## What is required
Line filter on the word "CDSB": copy each matching line from the entries.

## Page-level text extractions
________________________________________
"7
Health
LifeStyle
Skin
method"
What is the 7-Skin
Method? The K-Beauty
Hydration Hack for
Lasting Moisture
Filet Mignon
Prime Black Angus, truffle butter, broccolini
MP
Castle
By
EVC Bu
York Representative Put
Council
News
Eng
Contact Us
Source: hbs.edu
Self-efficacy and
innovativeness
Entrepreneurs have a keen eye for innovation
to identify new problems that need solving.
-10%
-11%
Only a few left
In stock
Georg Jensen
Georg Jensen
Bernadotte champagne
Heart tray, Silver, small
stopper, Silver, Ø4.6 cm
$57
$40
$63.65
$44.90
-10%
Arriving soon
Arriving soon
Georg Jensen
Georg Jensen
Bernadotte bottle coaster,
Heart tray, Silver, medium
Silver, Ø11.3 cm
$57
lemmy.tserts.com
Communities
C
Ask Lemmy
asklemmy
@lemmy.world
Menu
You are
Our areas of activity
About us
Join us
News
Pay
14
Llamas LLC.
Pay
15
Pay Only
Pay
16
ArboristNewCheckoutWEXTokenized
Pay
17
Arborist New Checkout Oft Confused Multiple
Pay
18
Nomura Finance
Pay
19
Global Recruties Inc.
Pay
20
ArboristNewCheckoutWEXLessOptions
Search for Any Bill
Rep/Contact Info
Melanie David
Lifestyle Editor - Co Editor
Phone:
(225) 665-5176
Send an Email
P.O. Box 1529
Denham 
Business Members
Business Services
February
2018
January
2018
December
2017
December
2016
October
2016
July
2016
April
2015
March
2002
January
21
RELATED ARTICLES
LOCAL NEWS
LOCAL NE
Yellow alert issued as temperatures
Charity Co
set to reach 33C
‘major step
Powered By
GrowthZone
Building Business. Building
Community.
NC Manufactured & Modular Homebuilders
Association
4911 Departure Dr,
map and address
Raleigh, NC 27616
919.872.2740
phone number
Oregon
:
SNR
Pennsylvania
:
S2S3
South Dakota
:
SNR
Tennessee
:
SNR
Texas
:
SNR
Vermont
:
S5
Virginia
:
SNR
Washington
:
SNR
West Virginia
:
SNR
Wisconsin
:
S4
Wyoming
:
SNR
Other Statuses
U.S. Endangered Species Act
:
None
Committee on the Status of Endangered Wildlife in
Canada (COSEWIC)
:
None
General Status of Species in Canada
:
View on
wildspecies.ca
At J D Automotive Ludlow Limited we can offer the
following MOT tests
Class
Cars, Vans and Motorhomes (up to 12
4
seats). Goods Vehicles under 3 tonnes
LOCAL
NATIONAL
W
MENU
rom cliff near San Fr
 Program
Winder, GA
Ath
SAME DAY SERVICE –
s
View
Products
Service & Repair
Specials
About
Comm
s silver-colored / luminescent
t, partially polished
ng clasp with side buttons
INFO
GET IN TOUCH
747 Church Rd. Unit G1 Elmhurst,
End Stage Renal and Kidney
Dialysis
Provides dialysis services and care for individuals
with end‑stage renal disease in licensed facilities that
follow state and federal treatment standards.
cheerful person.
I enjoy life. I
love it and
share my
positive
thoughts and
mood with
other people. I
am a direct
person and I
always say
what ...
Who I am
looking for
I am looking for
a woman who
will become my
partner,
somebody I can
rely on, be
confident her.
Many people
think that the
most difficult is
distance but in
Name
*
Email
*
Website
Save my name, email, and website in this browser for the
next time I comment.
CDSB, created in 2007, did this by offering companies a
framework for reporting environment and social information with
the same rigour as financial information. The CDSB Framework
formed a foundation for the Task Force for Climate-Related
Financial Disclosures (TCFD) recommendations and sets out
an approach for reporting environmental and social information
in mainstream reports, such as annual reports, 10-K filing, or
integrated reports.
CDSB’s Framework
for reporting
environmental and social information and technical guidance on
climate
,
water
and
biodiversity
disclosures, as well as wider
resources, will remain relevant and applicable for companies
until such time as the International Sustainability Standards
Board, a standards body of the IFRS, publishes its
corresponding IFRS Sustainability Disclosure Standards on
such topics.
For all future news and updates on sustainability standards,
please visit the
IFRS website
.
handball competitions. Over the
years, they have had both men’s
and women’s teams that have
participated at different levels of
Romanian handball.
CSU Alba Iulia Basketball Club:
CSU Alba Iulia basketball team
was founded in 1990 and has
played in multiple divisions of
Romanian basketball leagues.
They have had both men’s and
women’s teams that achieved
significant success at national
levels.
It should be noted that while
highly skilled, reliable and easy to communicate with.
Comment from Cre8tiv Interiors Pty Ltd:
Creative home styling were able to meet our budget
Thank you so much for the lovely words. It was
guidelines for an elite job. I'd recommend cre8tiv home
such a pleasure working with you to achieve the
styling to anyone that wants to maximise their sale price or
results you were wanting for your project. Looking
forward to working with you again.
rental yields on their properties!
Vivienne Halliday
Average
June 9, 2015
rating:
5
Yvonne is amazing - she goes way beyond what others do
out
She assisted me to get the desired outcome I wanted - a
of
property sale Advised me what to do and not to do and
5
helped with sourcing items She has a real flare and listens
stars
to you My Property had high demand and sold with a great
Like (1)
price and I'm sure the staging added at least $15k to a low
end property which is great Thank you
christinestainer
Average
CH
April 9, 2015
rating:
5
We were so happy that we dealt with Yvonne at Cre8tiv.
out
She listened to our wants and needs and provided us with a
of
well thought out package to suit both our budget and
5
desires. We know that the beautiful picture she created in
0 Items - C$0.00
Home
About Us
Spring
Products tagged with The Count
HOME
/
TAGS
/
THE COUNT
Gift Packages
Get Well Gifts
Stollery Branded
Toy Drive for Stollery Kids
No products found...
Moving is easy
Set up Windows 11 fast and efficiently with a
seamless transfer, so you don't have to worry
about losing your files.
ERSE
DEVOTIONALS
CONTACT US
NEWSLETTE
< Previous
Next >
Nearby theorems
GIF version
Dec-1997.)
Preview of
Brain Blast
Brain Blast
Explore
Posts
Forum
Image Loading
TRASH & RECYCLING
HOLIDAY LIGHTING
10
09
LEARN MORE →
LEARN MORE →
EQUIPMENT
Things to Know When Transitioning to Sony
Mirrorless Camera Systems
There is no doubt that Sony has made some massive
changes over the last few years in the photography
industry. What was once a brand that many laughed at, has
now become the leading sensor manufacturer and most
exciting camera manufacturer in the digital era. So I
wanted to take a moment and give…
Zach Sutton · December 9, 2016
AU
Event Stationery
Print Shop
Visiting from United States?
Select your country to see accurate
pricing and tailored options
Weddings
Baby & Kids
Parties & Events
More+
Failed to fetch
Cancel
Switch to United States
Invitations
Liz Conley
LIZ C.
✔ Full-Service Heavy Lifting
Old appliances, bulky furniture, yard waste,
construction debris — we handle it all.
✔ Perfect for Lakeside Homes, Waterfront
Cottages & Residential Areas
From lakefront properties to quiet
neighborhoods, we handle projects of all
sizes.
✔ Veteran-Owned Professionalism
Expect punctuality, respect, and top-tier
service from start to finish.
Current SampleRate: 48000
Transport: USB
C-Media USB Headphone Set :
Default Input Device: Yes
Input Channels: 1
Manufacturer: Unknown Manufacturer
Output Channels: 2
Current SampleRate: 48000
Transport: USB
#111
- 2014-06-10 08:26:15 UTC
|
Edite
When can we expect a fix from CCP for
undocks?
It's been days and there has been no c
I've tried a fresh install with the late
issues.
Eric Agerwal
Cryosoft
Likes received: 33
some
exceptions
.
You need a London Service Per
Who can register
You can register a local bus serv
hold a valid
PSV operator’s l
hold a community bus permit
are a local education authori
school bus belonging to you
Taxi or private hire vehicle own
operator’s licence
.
________________________________________
## Problem solution
CDSB, created in 2007, did this by offering companies a
the same rigour as financial information. The CDSB Framework
CDSB’s Framework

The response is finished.